Jennifer Friedenbach, executive director of the San Francisco Coalition on Homelessness, pushed Singer away.

“Homelessness is not a public relations issue,” she told SFGATE. “It’s a problem of poverty. It is a question of racism. And it’s a question of disability and homophobia. These are huge systemic problems that need to be fixed.

For Friedenbach, the question isn’t necessarily why San Francisco has such a severe homelessness problem, but why does such a wealthy city have such severe poverty?

“For a lot of people who visit, what I constantly hear from them is, ‘Why don’t you have guaranteed accommodation?’ And that’s a great question because almost every other westernized country is doing it, ”she said.

While viral videos like the ones mentioned above ignite the perception that crime is on the rise in San Francisco, that’s not exactly the case, according to crime statistics.

At a press conference in July, San Francisco Police Department chief Bill Scott noted that cases of rape, theft and theft / theft were all down in San Francisco. Homicides and aggravated assaults were fairly stable between 2015 and 2021, but the number of victims of gun violence almost doubled in 2021 compared to the last two years.

When it comes to auto-related crime, including break-ins and theft, both saw an increase from 2020. Scott also noted that burglaries, in general, were on the rise in 2020 and 2021.

“There is a lot of misinformation in San Francisco,” Scott said. “But at the end of the day, we have to use this data to make decisions about our policies and our investments.”

An increase in some crime is not a problem unique to San Francisco. new York and Los Angeles, among others, have also seen an increase in crime in the era of the pandemic, according to local media and law enforcement.

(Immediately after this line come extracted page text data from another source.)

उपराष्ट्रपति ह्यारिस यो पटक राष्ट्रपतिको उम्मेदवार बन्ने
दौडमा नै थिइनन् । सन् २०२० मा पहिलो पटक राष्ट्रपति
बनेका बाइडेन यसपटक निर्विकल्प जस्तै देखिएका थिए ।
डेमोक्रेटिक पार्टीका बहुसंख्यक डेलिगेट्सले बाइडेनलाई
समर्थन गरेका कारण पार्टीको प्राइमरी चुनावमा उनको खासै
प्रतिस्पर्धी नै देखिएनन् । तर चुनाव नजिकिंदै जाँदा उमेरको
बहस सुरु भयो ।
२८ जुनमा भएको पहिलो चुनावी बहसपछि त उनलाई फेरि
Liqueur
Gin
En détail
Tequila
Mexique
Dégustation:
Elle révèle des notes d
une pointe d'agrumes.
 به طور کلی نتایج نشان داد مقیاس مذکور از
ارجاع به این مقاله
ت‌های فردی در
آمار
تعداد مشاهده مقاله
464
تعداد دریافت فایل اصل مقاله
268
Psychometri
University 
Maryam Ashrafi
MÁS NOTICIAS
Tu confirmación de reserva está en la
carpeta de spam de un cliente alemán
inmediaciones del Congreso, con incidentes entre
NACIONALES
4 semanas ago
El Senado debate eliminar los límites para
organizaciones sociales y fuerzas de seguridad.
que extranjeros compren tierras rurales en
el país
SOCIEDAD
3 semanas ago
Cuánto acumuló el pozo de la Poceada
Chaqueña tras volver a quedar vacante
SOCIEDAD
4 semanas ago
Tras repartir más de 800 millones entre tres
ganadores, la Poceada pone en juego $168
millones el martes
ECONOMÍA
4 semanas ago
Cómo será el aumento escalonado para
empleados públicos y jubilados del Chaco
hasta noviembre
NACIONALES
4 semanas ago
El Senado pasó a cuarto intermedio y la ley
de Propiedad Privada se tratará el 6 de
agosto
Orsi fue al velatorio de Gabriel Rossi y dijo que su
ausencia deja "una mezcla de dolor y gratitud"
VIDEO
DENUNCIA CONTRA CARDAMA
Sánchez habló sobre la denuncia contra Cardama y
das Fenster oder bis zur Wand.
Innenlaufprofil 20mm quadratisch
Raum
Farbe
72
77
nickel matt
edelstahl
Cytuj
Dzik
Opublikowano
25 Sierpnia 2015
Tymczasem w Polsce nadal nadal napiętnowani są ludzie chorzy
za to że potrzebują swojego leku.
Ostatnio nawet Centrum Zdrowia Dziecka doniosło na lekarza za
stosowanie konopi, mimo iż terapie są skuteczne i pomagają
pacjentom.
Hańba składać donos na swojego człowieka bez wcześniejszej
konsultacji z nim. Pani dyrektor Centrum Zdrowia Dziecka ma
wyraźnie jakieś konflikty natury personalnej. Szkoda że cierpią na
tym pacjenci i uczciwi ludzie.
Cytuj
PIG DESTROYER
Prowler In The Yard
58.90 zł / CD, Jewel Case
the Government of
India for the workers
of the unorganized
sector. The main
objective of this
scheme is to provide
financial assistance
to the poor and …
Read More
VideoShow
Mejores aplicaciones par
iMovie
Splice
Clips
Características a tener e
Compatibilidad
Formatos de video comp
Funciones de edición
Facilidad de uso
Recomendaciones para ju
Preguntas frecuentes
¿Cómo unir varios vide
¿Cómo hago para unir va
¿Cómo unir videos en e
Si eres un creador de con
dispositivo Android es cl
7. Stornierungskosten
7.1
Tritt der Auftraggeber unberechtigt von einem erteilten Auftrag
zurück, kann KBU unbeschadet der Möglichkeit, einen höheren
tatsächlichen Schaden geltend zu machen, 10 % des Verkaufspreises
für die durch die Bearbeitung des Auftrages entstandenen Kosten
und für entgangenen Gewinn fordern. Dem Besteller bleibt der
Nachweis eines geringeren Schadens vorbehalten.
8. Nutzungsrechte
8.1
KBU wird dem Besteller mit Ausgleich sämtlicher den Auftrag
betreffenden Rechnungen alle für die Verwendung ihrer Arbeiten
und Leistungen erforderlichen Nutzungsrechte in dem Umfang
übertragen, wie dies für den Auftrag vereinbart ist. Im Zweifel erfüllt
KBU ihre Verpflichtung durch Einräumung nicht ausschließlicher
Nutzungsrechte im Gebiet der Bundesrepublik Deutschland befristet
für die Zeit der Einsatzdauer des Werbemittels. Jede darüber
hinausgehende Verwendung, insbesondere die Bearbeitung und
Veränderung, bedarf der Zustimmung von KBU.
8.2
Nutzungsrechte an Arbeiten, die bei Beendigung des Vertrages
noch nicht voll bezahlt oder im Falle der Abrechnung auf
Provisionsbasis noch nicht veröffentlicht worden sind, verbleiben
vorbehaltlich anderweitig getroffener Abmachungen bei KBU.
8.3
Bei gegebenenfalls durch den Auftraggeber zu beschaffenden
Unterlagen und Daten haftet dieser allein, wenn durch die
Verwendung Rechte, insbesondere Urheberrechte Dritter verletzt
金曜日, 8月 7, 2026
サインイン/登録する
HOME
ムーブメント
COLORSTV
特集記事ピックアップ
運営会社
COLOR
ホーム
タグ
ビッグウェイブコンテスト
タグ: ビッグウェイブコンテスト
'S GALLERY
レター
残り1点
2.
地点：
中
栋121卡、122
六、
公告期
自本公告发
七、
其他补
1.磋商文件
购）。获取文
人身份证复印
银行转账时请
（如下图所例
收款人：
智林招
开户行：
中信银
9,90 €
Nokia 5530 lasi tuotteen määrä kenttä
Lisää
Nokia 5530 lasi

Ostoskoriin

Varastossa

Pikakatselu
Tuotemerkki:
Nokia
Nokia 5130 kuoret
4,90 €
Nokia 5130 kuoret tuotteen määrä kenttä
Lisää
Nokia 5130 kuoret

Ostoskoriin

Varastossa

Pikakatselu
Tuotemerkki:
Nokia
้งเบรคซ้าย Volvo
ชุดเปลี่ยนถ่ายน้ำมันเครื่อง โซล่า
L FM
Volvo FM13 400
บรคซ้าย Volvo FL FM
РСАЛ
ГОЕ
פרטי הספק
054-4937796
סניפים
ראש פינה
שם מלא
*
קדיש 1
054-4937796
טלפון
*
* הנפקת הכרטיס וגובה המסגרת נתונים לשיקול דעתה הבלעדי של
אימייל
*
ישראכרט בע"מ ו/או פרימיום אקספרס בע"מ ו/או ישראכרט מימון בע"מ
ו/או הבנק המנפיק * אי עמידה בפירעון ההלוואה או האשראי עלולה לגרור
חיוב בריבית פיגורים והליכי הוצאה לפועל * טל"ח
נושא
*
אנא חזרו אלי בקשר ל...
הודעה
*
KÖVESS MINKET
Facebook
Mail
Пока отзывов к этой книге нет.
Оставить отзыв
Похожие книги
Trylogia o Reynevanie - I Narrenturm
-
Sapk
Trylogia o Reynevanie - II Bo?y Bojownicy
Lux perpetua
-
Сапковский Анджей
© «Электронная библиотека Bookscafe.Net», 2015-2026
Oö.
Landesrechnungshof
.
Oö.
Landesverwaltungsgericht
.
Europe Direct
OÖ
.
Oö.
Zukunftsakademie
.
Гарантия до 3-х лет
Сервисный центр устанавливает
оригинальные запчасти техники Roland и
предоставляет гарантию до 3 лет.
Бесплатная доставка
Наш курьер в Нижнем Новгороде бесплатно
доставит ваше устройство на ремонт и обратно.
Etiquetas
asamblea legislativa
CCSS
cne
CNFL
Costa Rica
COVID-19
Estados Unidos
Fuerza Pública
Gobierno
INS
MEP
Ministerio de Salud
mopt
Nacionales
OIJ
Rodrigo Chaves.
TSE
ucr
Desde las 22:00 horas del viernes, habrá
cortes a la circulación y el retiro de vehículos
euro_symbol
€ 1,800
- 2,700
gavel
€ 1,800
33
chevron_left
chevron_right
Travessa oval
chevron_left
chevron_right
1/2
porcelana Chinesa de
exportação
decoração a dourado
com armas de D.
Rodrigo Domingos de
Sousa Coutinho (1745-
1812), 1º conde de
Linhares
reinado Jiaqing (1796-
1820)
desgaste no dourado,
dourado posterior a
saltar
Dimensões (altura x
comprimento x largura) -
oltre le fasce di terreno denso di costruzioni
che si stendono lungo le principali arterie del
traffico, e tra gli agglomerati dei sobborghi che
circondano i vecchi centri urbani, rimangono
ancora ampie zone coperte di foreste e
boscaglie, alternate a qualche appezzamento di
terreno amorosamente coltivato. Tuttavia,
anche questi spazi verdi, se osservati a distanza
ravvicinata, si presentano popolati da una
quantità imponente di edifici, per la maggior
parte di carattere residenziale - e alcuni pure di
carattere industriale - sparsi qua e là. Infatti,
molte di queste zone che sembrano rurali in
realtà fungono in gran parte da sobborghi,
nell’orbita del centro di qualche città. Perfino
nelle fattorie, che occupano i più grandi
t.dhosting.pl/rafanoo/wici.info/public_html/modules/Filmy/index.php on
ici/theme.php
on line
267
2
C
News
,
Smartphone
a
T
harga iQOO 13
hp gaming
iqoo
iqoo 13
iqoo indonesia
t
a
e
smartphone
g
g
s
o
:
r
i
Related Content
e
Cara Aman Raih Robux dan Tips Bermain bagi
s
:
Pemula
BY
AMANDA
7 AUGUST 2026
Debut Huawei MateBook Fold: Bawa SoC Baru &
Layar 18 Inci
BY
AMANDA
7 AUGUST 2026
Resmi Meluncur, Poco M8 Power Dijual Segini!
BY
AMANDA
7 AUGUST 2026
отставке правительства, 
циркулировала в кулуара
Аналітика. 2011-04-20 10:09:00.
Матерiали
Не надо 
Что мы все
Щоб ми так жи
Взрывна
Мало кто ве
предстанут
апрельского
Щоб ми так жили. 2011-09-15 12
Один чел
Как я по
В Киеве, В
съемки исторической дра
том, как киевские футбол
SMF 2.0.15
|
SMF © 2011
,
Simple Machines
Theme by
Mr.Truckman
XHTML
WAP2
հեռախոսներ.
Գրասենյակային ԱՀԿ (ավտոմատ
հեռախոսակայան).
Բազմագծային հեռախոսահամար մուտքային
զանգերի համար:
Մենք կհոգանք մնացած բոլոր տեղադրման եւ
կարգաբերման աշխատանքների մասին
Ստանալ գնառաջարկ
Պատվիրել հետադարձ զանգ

But for many, the question remains: how does San Francisco fix its image?

According to Singer as a public relations expert, the city must first admit its problems.

“Anyone worth their salt in communications, public relations, reputation management or crisis communications is not going to try to tell you to sweep the issues under the rug,” he said. “You have a problem and you need to act. “

He said he would ask the mayor to “declare a crisis not only on the streets of San Francisco, but against theft and petty crime.”

In Singer’s view, the city also needs to increase “accountability for the results of municipal agencies and non-profit organizations as well,” and design not only a better communications plan, but also an operational plan.

All major cities have problems, sometimes very visible. But as those of us who live here know, these issues extend far beyond the realm of public relations. Can San Francisco fix its image to reflect the reality of life here? Time will tell us. The problem, as Friedenbach noted, is deep-rooted.

“I think San Francisco is being used as a symbol of a progressive left-wing city by conservative interests, which greatly exaggerate the situation here,” she said.